You're very welcome! Comments in the code make finding bugs easier
Fortunately, the Math::BigInt module is fairly commented (but, as
always, I wish there were more comments).

>
> T/TE/TELS/math/Math-BigInt-1.70.tar.gz
>
> I installed it and the bug is still there.

Oh, sorry... I forgot to mention that the version I used that
didn't have the bug was a very old version. Let me check real
quick... the old version (without the bug) is \$VERSION='0.01' (that's
quite an old version) whereas the more recent version (the one with
the bug) is \$VERSION='1.60'.

The old version's Math::BigInt objects were simply references to
scalar strings, but the newer versions of Math::BigInt have objects
that are references to hashes, with "value" and "sign" as attributes.

I've been tinkering around a bit more with the Math::BigInt and
Math::BigFloat modules, and I discovered more things related to the
bug:

Here's another quick fix: Use a text editor to comment out the:

'-=' => sub { \$_[0]->bsub(\$_[1]); },
'/=' => sub { scalar \$_[0]->bdiv(\$_[1]); },

lines in the "use overload" pragma in the Math/BigInt.pm module. This
will prevent the '-=' and '/=' operators from being overloaded.
Instead they will be autogenerated from the '-' and the '/' operators.
Perl is smart enough to do this correctly, avoiding the bug found in
Math::BigInt::bsub().

In fact, the old version of Math::BigInt didn't overload any
assignment mutators (like '+=', '-=', '*=', '/=', etc.) because Perl
automagically autogenerated them.

(I originally found this confusing, even after reading "perldoc
overload". Therefore, two weeks ago I decided to study this a bit. I
posted a write-up of my findings on comp.lang.perl.misc on June 26,
2004 with the subject "Regarding copy constructors and mutators". I
expected to get some replies correcting me, suggesting advice, or
maybe even an occasional flame, but nobody replied. Maybe nobody
replied because there weren't any errors, or maybe because nobody
bothered to read it... Either way, studying this helped me find the

Anyway, removing (or commenting out) the '-=' and '/=' lines in the
"use overload" pragma of Math::BigInt will fix the problem in both
Math::BigInt and in Math::BigFloat (due to the fact that
Math::BigFloat inherits from Math::BigInt, as Anno said). This is
just a temporary fix, of course, since a comment near the top of the
BigInt.pm module explains that the assignment mutators are overloaded
as shortcuts for speed.
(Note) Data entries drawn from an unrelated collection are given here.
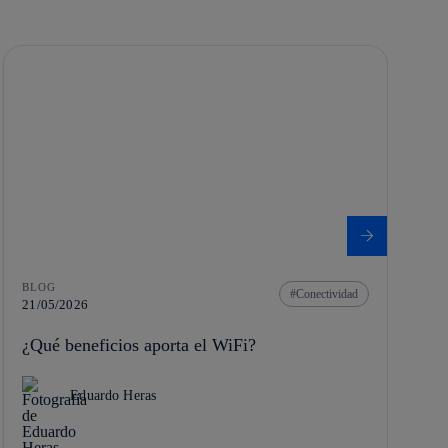
BLOG
Conectividad
21/05/2026
¿Qué beneficios aporta el WiFi?
Eduardo Heras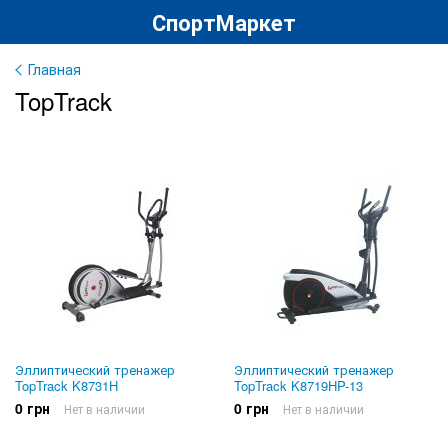
СпортМаркет
Главная
TopTrack
Эллиптический тренажер
Эллиптический тренажер
TopTrack K8731H
TopTrack K8719HP-13
0 грн
0 грн
Нет в наличии
Нет в наличии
In other words, they don't have to be
overloaded, but they are for efficiency. Unfortunately, this allowed
for the bug you found, Peter. The optimal fix would be to fix the bug
inside Math::BigInt::bsub() (and the one probably in
Math::BigInt::bdiv()).

I don't know if this reply explained anything more clearly or just
made things more confusing, but I'm posting it nevertheless.

Happy Perling,

-- Jean-Luc Romano